= Material shown =

• • • •

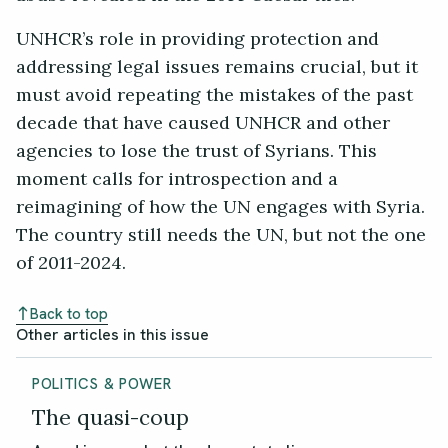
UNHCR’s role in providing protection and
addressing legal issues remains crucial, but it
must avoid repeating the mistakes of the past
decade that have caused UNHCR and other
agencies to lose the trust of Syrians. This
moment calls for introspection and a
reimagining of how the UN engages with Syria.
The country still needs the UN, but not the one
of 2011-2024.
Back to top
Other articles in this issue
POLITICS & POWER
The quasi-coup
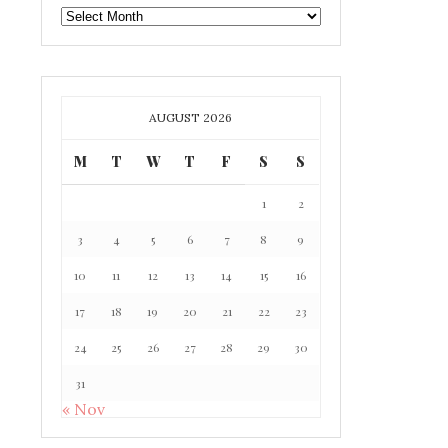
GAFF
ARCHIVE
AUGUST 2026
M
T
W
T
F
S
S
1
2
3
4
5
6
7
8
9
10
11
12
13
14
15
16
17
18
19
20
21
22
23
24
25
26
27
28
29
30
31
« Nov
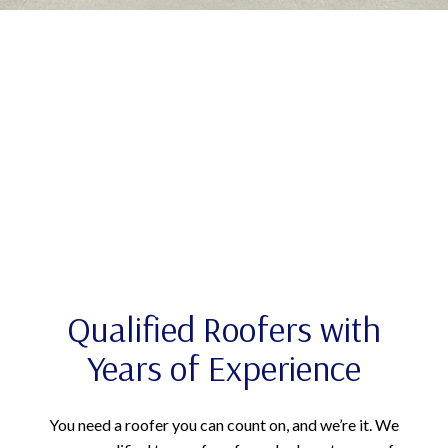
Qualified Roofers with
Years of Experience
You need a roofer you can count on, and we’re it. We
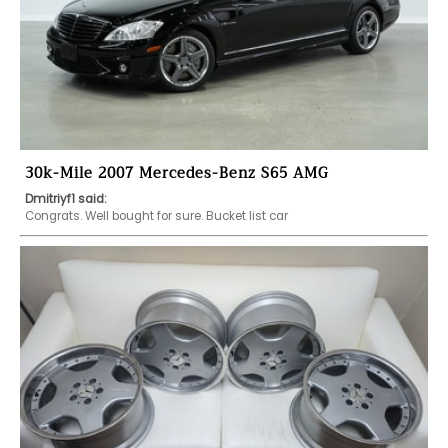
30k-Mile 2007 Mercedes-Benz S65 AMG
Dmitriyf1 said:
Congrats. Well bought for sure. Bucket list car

• • • •

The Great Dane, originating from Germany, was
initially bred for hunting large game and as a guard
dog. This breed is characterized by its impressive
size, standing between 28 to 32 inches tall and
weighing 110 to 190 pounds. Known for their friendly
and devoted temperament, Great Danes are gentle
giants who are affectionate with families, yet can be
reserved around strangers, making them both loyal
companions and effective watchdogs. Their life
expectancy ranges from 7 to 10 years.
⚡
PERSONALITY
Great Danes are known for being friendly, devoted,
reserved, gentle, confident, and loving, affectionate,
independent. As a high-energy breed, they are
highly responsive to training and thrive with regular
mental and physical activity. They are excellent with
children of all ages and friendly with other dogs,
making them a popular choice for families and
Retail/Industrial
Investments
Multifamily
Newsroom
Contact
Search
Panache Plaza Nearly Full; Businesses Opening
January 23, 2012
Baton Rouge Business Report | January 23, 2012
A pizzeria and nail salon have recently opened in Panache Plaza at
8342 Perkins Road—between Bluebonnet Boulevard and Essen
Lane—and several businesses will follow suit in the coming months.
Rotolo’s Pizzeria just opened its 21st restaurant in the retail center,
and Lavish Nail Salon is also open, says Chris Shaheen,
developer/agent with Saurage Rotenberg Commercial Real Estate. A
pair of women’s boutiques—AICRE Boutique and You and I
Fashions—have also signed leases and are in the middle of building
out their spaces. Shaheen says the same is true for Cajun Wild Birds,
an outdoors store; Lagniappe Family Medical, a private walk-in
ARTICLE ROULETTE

• • • •

= Activity =
Exactly the lines above from the one with "size, standing between" to the one with "ARTICLE ROULETTE", both included, are to be quoted; leave the rest out.

= Result of this exercise =
size, standing between 28 to 32 inches tall and
weighing 110 to 190 pounds. Known for their friendly
and devoted temperament, Great Danes are gentle
giants who are affectionate with families, yet can be
reserved around strangers, making them both loyal
companions and effective watchdogs. Their life
expectancy ranges from 7 to 10 years.
⚡
PERSONALITY
Great Danes are known for being friendly, devoted,
reserved, gentle, confident, and loving, affectionate,
independent. As a high-energy breed, they are
highly responsive to training and thrive with regular
mental and physical activity. They are excellent with
children of all ages and friendly with other dogs,
making them a popular choice for families and
Retail/Industrial
Investments
Multifamily
Newsroom
Contact
Search
Panache Plaza Nearly Full; Businesses Opening
January 23, 2012
Baton Rouge Business Report | January 23, 2012
A pizzeria and nail salon have recently opened in Panache Plaza at
8342 Perkins Road—between Bluebonnet Boulevard and Essen
Lane—and several businesses will follow suit in the coming months.
Rotolo’s Pizzeria just opened its 21st restaurant in the retail center,
and Lavish Nail Salon is also open, says Chris Shaheen,
developer/agent with Saurage Rotenberg Commercial Real Estate. A
pair of women’s boutiques—AICRE Boutique and You and I
Fashions—have also signed leases and are in the middle of building
out their spaces. Shaheen says the same is true for Cajun Wild Birds,
an outdoors store; Lagniappe Family Medical, a private walk-in
ARTICLE ROULETTE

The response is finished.